Séisme Politico-Social : Quand les Contre-Pouvoirs changent de Camp
Les bouleversements socio-politiques qui traversent aujourd’hui nombre d’États africains, et singulièrement ceux du Sahel, posent une question fondamentale au tribunal de la conscience collective : assiste-t-on à une recomposition salutaire du champ politique ou à une dangereuse dénaturation des fondements du vivre-ensemble ?Derrière les slogans mobilisateurs et les discours de rupture, s’opère une mutation profonde, souvent silencieuse, parfois volontairement ignorée. Une mutation qui n’est pas sans conséquences sur l’équilibre institutionnel, la cohésion sociale et l’avenir démocratique.
Historiquement, la société civile africaine s’est construite comme un contre-pouvoir, un espace d’alerte, de veille et de plaidoyer face aux dérives de l’État. Aujourd’hui, dans plusieurs pays sous régimes d’exception, elle a changé de rôle — et parfois de robe.
Des organisations autrefois critiques sont devenues des soutiens assumés du pouvoir, participant à la légitimation de décisions politiques majeures : suspension des constitutions, dissolution de partis, restriction des libertés publiques. Les manifestations dites « spontanées » en faveur des juntes, souvent coordonnées ou encadrées, illustrent cette nouvelle posture. La frontière entre engagement citoyen et militantisme politique s’estompe dangereusement.

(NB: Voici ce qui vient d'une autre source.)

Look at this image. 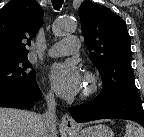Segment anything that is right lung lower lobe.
Here are the masks:
<instances>
[{
    "mask_svg": "<svg viewBox=\"0 0 144 137\" xmlns=\"http://www.w3.org/2000/svg\"><path fill=\"white\" fill-rule=\"evenodd\" d=\"M40 98V89L38 93L33 96H28L17 91L4 90L0 91V107L29 109L32 108L34 102L38 101Z\"/></svg>",
    "mask_w": 144,
    "mask_h": 137,
    "instance_id": "right-lung-lower-lobe-1",
    "label": "right lung lower lobe"
}]
</instances>
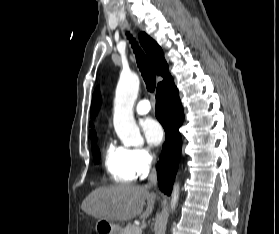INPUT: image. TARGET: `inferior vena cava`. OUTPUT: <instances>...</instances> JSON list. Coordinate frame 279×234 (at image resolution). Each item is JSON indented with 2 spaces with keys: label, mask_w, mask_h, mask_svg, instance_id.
<instances>
[{
  "label": "inferior vena cava",
  "mask_w": 279,
  "mask_h": 234,
  "mask_svg": "<svg viewBox=\"0 0 279 234\" xmlns=\"http://www.w3.org/2000/svg\"><path fill=\"white\" fill-rule=\"evenodd\" d=\"M156 183H157L156 171H155V169H152L151 173H150V175L148 177V184H147V186L151 187L153 185H156Z\"/></svg>",
  "instance_id": "1"
}]
</instances>
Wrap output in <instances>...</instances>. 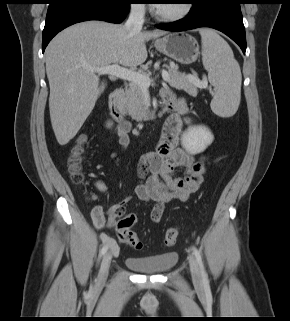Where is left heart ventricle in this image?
I'll use <instances>...</instances> for the list:
<instances>
[{
	"label": "left heart ventricle",
	"instance_id": "left-heart-ventricle-1",
	"mask_svg": "<svg viewBox=\"0 0 290 321\" xmlns=\"http://www.w3.org/2000/svg\"><path fill=\"white\" fill-rule=\"evenodd\" d=\"M182 5V2H174V1H165L164 3L162 4H159L157 6V8L162 11V12H168V13H171V12H175L176 10H178Z\"/></svg>",
	"mask_w": 290,
	"mask_h": 321
}]
</instances>
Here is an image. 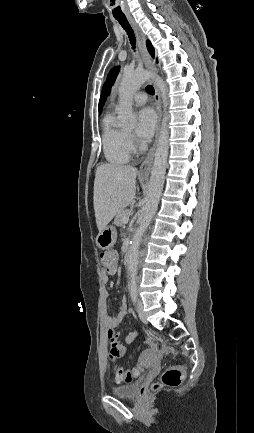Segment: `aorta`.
<instances>
[{
    "instance_id": "762f6f07",
    "label": "aorta",
    "mask_w": 254,
    "mask_h": 433,
    "mask_svg": "<svg viewBox=\"0 0 254 433\" xmlns=\"http://www.w3.org/2000/svg\"><path fill=\"white\" fill-rule=\"evenodd\" d=\"M149 79H152L155 82L160 91L164 115L160 129V136L155 152L154 163L151 170L148 200L145 206L144 216L133 236L129 252V275L132 281L136 279L138 274V249L142 240V236L156 213L160 196L163 190L167 157L169 151V130L167 115L168 89L166 83L161 77L144 70L125 72L119 85L118 117L124 125L132 126L136 123V115L134 114L132 109V96Z\"/></svg>"
}]
</instances>
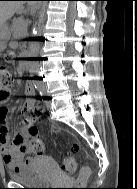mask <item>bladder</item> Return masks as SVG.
Masks as SVG:
<instances>
[{
	"instance_id": "31cf9c89",
	"label": "bladder",
	"mask_w": 137,
	"mask_h": 189,
	"mask_svg": "<svg viewBox=\"0 0 137 189\" xmlns=\"http://www.w3.org/2000/svg\"><path fill=\"white\" fill-rule=\"evenodd\" d=\"M58 175V164L50 156H39L34 164L9 172L11 180L31 186L46 185Z\"/></svg>"
}]
</instances>
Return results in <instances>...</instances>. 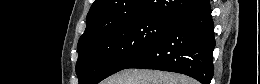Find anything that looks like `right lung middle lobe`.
<instances>
[{"instance_id":"obj_1","label":"right lung middle lobe","mask_w":260,"mask_h":84,"mask_svg":"<svg viewBox=\"0 0 260 84\" xmlns=\"http://www.w3.org/2000/svg\"><path fill=\"white\" fill-rule=\"evenodd\" d=\"M171 21L161 17L129 20L79 45L76 64L79 84H97L125 69L151 47Z\"/></svg>"}]
</instances>
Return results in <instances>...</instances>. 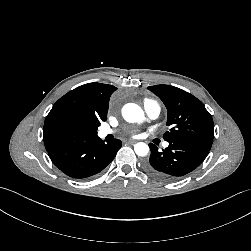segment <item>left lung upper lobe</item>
<instances>
[{"mask_svg": "<svg viewBox=\"0 0 251 251\" xmlns=\"http://www.w3.org/2000/svg\"><path fill=\"white\" fill-rule=\"evenodd\" d=\"M167 108V126L163 138L168 142H186L211 149L214 125L203 103L192 94L169 85L148 87Z\"/></svg>", "mask_w": 251, "mask_h": 251, "instance_id": "obj_1", "label": "left lung upper lobe"}]
</instances>
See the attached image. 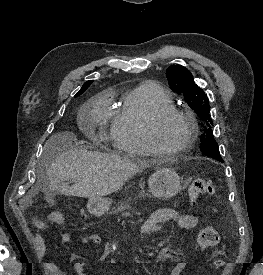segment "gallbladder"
<instances>
[{
	"label": "gallbladder",
	"instance_id": "1",
	"mask_svg": "<svg viewBox=\"0 0 263 275\" xmlns=\"http://www.w3.org/2000/svg\"><path fill=\"white\" fill-rule=\"evenodd\" d=\"M54 197H55V193L48 192L45 199L49 204L54 205L55 204Z\"/></svg>",
	"mask_w": 263,
	"mask_h": 275
}]
</instances>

Le syndicalisme, pilier des luttes sociales, traverse lui aussi une crise de sens. Dans plusieurs contextes, des centrales syndicales se sont alignées sur les pouvoirs militaires, justifiant des mesures qui affectent pourtant directement les travailleurs : gel des salaires, précarisation de l’emploi, rétrécissement des libertés syndicales.
Ce glissement est factuel. Il se traduit par une rareté des mouvements revendicatifs, même face à l’inflation, à la vie chère ou à la dégradation des services publics. Le syndicat, jadis rempart social, devient un acteur politique de circonstance, parfois au détriment de sa base.

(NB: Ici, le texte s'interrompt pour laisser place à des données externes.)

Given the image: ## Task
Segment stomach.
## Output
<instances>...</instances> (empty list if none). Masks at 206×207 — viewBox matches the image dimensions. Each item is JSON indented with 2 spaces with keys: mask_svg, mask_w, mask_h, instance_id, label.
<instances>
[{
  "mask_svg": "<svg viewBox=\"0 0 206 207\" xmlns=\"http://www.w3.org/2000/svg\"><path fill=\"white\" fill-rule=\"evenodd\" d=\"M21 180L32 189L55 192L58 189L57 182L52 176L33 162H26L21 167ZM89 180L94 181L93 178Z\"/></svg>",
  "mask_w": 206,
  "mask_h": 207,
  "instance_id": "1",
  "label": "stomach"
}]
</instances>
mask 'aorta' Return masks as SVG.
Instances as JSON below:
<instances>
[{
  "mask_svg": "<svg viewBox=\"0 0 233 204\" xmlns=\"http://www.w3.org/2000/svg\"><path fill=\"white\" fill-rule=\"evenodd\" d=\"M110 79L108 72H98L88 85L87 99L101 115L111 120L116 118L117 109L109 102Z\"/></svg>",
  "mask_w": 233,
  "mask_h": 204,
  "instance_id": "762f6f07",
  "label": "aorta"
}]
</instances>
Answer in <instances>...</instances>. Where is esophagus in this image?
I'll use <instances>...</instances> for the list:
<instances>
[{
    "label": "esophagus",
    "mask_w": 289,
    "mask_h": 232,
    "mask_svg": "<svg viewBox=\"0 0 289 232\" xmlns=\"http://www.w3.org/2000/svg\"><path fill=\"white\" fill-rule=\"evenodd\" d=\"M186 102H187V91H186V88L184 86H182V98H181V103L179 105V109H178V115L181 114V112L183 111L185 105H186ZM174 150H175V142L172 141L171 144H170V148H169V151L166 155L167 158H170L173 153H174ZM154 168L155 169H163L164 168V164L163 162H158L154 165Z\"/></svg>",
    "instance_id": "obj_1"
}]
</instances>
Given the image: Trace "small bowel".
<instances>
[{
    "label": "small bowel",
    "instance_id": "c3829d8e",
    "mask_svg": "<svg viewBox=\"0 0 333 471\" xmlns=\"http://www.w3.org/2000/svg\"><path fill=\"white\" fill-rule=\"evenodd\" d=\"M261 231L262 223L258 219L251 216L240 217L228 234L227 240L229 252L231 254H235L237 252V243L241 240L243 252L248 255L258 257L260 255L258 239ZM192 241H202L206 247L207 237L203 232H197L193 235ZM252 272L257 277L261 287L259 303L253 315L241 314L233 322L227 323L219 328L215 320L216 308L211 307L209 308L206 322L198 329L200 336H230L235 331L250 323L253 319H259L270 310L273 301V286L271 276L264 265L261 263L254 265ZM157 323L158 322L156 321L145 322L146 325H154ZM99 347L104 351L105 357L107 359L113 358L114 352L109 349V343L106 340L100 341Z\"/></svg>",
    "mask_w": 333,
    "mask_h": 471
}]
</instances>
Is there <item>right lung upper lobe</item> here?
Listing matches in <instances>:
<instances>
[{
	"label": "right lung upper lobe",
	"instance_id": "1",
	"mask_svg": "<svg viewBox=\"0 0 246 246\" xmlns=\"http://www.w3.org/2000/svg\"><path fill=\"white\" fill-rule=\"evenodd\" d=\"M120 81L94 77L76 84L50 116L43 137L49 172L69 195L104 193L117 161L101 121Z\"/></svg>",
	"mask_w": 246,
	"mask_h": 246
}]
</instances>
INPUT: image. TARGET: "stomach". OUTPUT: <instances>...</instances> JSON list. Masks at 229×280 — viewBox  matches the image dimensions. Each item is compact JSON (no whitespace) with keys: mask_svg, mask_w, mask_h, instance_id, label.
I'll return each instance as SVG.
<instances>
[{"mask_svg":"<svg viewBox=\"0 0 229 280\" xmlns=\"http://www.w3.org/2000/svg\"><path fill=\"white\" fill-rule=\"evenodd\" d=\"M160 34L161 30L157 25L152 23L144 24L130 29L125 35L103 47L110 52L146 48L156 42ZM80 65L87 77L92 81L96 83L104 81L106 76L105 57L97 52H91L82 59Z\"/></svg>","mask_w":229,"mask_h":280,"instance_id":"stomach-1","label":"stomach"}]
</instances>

Autrefois garantes de la cohésion sociale et de la médiation, les autorités religieuses et coutumières voient leur capital symbolique s’éroder. En prenant publiquement position pour des régimes d’exception, certaines se transforment en caisses de résonance du pouvoir, perdant la distance critique qui fondait leur légitimité morale.
Cette politisation fragilise leur rôle historique : celui de pont entre l’État et la société, entre la norme et la conscience. Elle alimente également des fractures communautaires, lorsque la parole religieuse ou coutumière semble alignée sur des intérêts politiques spécifiques.

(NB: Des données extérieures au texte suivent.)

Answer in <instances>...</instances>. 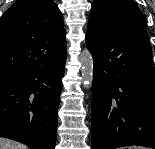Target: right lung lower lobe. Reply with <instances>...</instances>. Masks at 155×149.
I'll list each match as a JSON object with an SVG mask.
<instances>
[{"instance_id": "obj_1", "label": "right lung lower lobe", "mask_w": 155, "mask_h": 149, "mask_svg": "<svg viewBox=\"0 0 155 149\" xmlns=\"http://www.w3.org/2000/svg\"><path fill=\"white\" fill-rule=\"evenodd\" d=\"M66 54L0 87V136L31 149H55Z\"/></svg>"}]
</instances>
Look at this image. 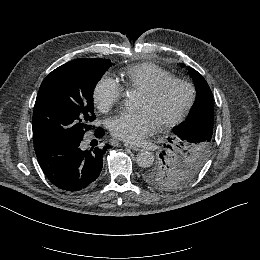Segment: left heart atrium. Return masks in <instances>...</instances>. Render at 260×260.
Returning <instances> with one entry per match:
<instances>
[{
	"mask_svg": "<svg viewBox=\"0 0 260 260\" xmlns=\"http://www.w3.org/2000/svg\"><path fill=\"white\" fill-rule=\"evenodd\" d=\"M156 125L150 113L143 109L137 113H122L110 124L111 133L128 143H138L155 131Z\"/></svg>",
	"mask_w": 260,
	"mask_h": 260,
	"instance_id": "39dd6f15",
	"label": "left heart atrium"
}]
</instances>
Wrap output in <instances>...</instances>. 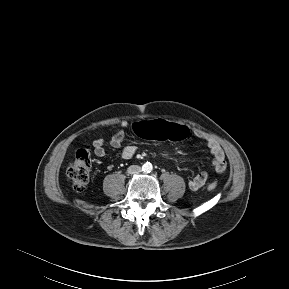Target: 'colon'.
I'll return each mask as SVG.
<instances>
[{"label": "colon", "instance_id": "5ec220e1", "mask_svg": "<svg viewBox=\"0 0 289 289\" xmlns=\"http://www.w3.org/2000/svg\"><path fill=\"white\" fill-rule=\"evenodd\" d=\"M133 132L138 137H149L159 140H182L188 136L184 126L170 123L162 119L138 120L133 125ZM91 162L88 148L79 149L75 159L68 165L66 176L76 192L85 190L90 177ZM217 183L212 181L207 185L208 190H215Z\"/></svg>", "mask_w": 289, "mask_h": 289}]
</instances>
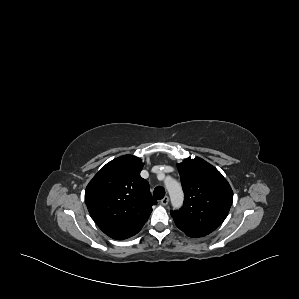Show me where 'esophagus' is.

Le paradoxe est saisissant : au nom de la lutte contre les élites politiques jugées défaillantes, c’est l’ensemble de la classe politique qui est dépossédée de sa fonction. Les régimes militaires ont progressivement substitué aux partis politiques des partenaires non élus : structures estudiantines, organisations de jeunesse, syndicats, associations dites citoyennes.
Ce transfert de légitimité pose un problème majeur : qui représente réellement le peuple ?
Des structures non issues du suffrage universel peuvent-elles durablement se substituer aux institutions élues sans remettre en cause le principe même de souveraineté populaire ?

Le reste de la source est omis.